In 2016, he became a laureate of the Asian Scientist 100 by the Asian Scientist.

==Public service, philanthropy, and other activities==
Yang serves on the National Committee of the Chinese People's Political Consultative Conference, China's top governmental advisory body that includes more than 2,000 of China's elites from all sectors of society. In 2014, he pushed for legislation to protect privacy and personal data on the web and electronic devices. Yang said that while the internet has brought many advances it also brings new challenges such as protecting privacy and securing personal information. Yang said that legal loopholes and widespread corruption create major challenges to securing personal data. Yang made his proposal at the advisory body's annual meeting.

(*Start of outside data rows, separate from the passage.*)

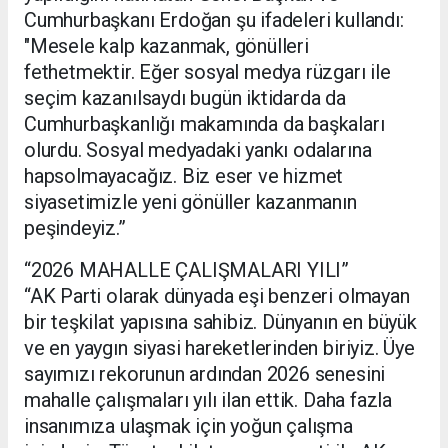
Cumhurbaşkanı Erdoğan şu ifadeleri kullandı:
"Mesele kalp kazanmak, gönülleri
fethetmektir. Eğer sosyal medya rüzgarı ile
seçim kazanılsaydı bugün iktidarda da
Cumhurbaşkanlığı makamında da başkaları
olurdu. Sosyal medyadaki yankı odalarına
hapsolmayacağız. Biz eser ve hizmet
siyasetimizle yeni gönüller kazanmanın
peşindeyiz.”
“2026 MAHALLE ÇALIŞMALARI YILI”
“AK Parti olarak dünyada eşi benzeri olmayan
bir teşkilat yapısına sahibiz. Dünyanın en büyük
ve en yaygın siyasi hareketlerinden biriyiz. Üye
sayımızı rekorunun ardından 2026 senesini
mahalle çalışmaları yılı ilan ettik. Daha fazla
insanımıza ulaşmak için yoğun çalışma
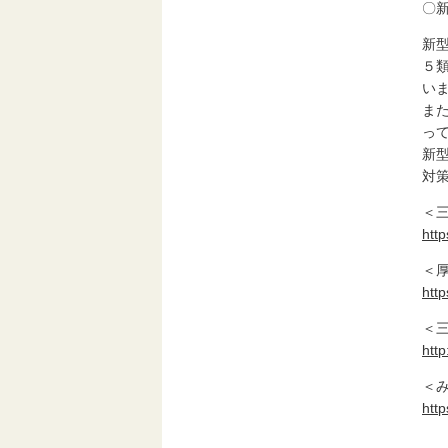
〇
新
５
い
ま
っ
新
対
＜
http
＜
htt
＜
http
＜
http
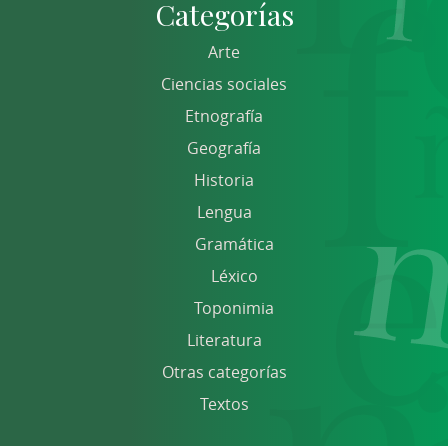
Categorías
Arte
Ciencias sociales
Etnografía
Geografía
Historia
Lengua
Gramática
Léxico
Toponimia
Literatura
Otras categorías
Textos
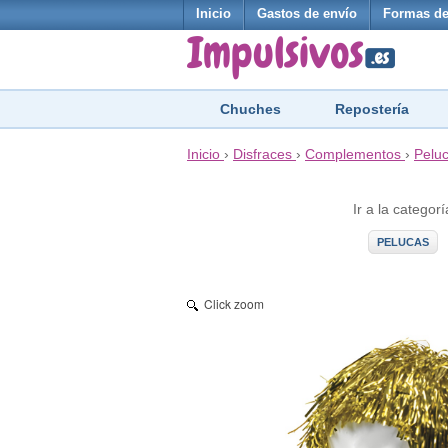
Inicio
Gastos de envío
Formas de
Chuches
Repostería
Inicio
›
Disfraces
›
Complementos
›
Pelu
Ir a la categorí
PELUCAS
Click zoom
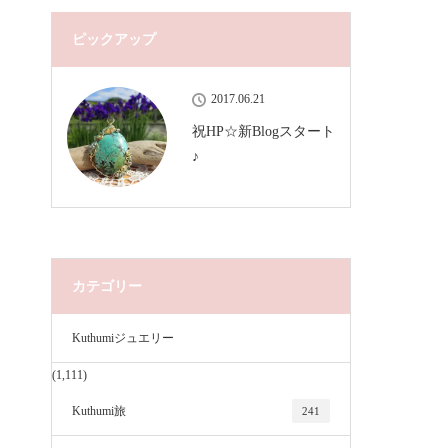
ピックアップ
2017.06.21
祝HP☆新Blogスタート
♪
カテゴリー
Kuthumiジュエリー
(1,111)
Kuthumi旅
241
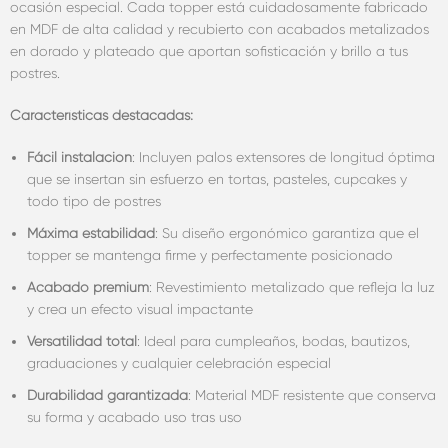
ocasión especial. Cada topper está cuidadosamente fabricado
en MDF de alta calidad y recubierto con acabados metalizados
en dorado y plateado que aportan sofisticación y brillo a tus
postres.
Características destacadas:
Fácil instalación
: Incluyen palos extensores de longitud óptima
que se insertan sin esfuerzo en tortas, pasteles, cupcakes y
todo tipo de postres
Máxima estabilidad
: Su diseño ergonómico garantiza que el
topper se mantenga firme y perfectamente posicionado
Acabado premium
: Revestimiento metalizado que refleja la luz
y crea un efecto visual impactante
Versatilidad total
: Ideal para cumpleaños, bodas, bautizos,
graduaciones y cualquier celebración especial
Durabilidad garantizada
: Material MDF resistente que conserva
su forma y acabado uso tras uso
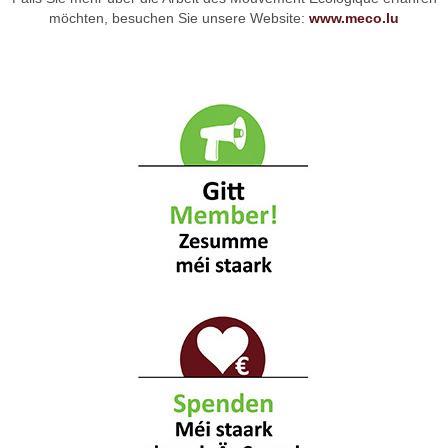
möchten, besuchen Sie unsere Website:
www.meco.lu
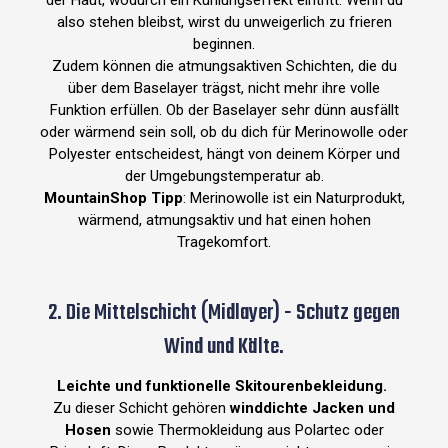
der Haut, wodurch ein Kühlungseffekt eintritt. Wenn du
also stehen bleibst, wirst du unweigerlich zu frieren
beginnen.
Zudem können die atmungsaktiven Schichten, die du
über dem Baselayer trägst, nicht mehr ihre volle
Funktion erfüllen. Ob der Baselayer sehr dünn ausfällt
oder wärmend sein soll, ob du dich für Merinowolle oder
Polyester entscheidest, hängt von deinem Körper und
der Umgebungstemperatur ab.
MountainShop Tipp
:
Merinowolle ist ein Naturprodukt,
wärmend, atmungsaktiv und hat einen hohen
Tragekomfort.
2. Die Mittelschicht (Midlayer) - Schutz gegen
Wind und Kälte.
Leichte und funktionelle Skitourenbekleidung.
Zu dieser Schicht gehören
winddichte Jacken und
Hosen
sowie Thermokleidung aus Polartec oder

Yang also serves on the board of Communist Youth League of China, as director of the China Entrepreneurs' Association, and as a member of the New York Stock Exchange's International Advisory Committee. Yang also teaches as a guest lecturer at the University of Science and Technology of China. Additionally, Yang is a director of Baidu, and sits on the board of visitors of the Fu Foundation School of Engineering and Applied Science at Columbia University.

In March 2015, Yang joined the CEO Roundtable on Cancer, an international non-profit group founded in 2001, focused on preventing cancer and advancing research that promotes improved patient outcomes. The group is known for its "CEO Cancer Gold Standard," a workplace wellness program that promotes risk reduction, early detection, and effective treatment. Yang publicly pledged to implement this standard at Lenovo.

In October 2015, the University of North Carolina announced a donation of US$1 million from Yang Yuanqing to fund biomedical research. Yang's donation funds grants of US$75,000 per scholar. The first recipients were Jonathan Berg, an associate professor of genetics and medicine; Maureen Su, an associate professor of pediatrics, microbiology and immunology; and Yisong Wan, an associate professor of microbiology and immunology.